The Nordic Walking group significantly increased their stride length over both the walking group and flexibility group. The Nordic Walking group was also significantly better at maintaining the same stride length. Stride length variability has been associated with increased risk of falling and instability. Further gait improvements were also seen in the Nordic Walking group being able to decrease stride time and a decrease in double stance phrase.
Both the walking and Nordic Walking groups increased their walking velocity significantly however there was no difference between the two groups. The Nordic Walking group demonstrated significantly lower heart rate than the other two groups.
All three exercise groups made improvements from initial testing, however the walking and Nordic Walking groups made significantly greater improvements in all aspects tested. The Nordic Walking group was superior in improving gait pattern and style and postural stability.
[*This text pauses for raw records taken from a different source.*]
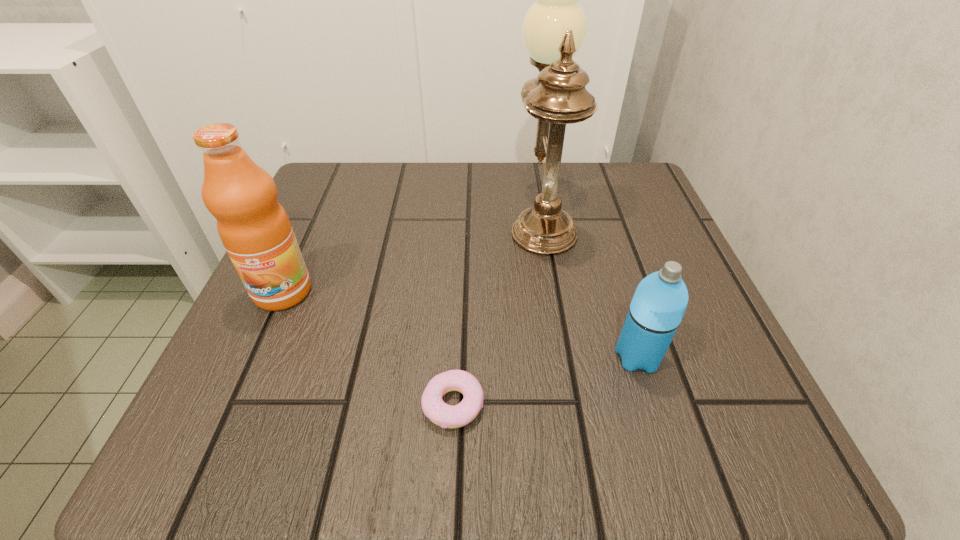 Where is `vacant space at the far left corner`? This screenshot has width=960, height=540. vacant space at the far left corner is located at coordinates (346, 185).

Locate an element on the screen. The width and height of the screenshot is (960, 540). vacant space at the far right corner is located at coordinates (632, 166).

Locate an element on the screen. The height and width of the screenshot is (540, 960). free space at the near right corner of the desktop is located at coordinates (710, 407).

This screenshot has width=960, height=540. What are the coordinates of `unoccupied area between the tallest object and the rightmost object` in the screenshot? It's located at (589, 285).

Locate an element on the screen. unoccupied area between the third farthest object and the oil lamp is located at coordinates (589, 285).

You are a GUI agent. You are given a task and a screenshot of the screen. Output one action in this format:
    pyautogui.click(x=<x>, y=<y>)
    Task: Click on the blank region between the leftmost object and the third object from right to left
    
    Given the screenshot: What is the action you would take?
    pyautogui.click(x=368, y=348)

The width and height of the screenshot is (960, 540). I want to click on vacant space that is in between the second farthest object and the second object from left to right, so click(368, 348).

Image resolution: width=960 pixels, height=540 pixels. In order to click on free space between the second object from left to right and the tallest object in this screenshot , I will do `click(497, 309)`.

You are a GUI agent. You are given a task and a screenshot of the screen. Output one action in this format:
    pyautogui.click(x=<x>, y=<y>)
    Task: Click on the free space that is in between the third object from right to left and the oil lamp
    The width and height of the screenshot is (960, 540).
    Given the screenshot: What is the action you would take?
    pyautogui.click(x=497, y=309)

The image size is (960, 540). In order to click on vacant point located between the nearest object and the second nearest object in this screenshot , I will do `click(545, 380)`.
This is an important result as gait changes are a significant primary symptom of Parkinson’s and changes can lead to increased risk of falls and reduced mobility resulting in reduced quality of life.
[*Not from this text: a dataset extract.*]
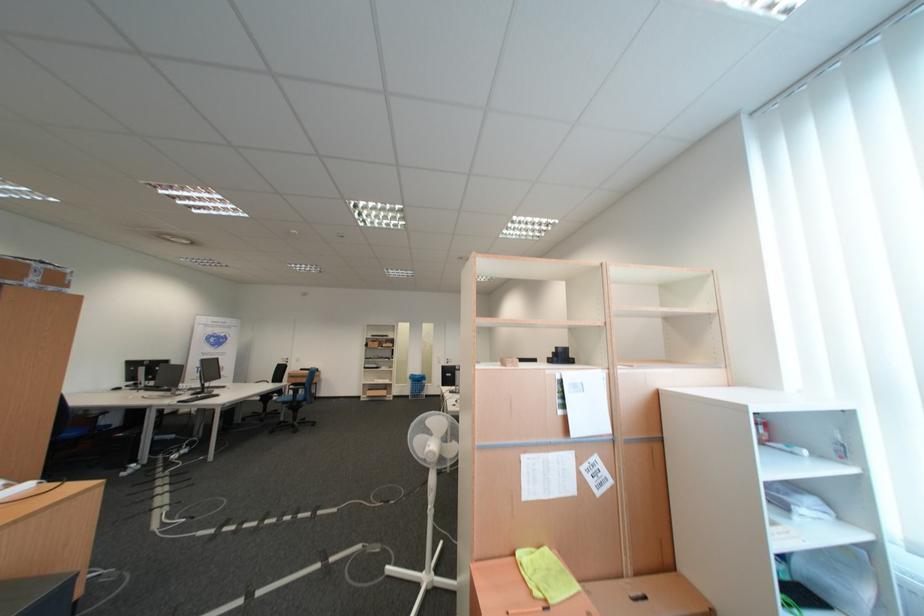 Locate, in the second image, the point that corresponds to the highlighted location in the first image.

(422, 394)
- Nordic Walking is superior to just walking in improving gait pattern, reducing heart rate and postural stability.
- Exercise has been shown to improve neural plasticity, promoting axon outgrowth and increasing synapses in the brain. Nordic Walking has the ability to stimulate an increase in the above changes due to the increased demands on coordination with the poles.
- Nordic Walking technique was difficult for some patients to learn: 17 patients performed great technique, 10 performed good technique and 3 performed poorly. This highlights the need to be taught how to Nordic Walking correctly and to have regular reviews by an International Nordic Walking Federation (INWA) instructor. Learning is also best achieved with intensive input – regularly three times a week is good to aim for.
- All patients that learned Nordic Walking continued regularly after the research project was completed and set up their own social groups to walk in, including their partners and friends.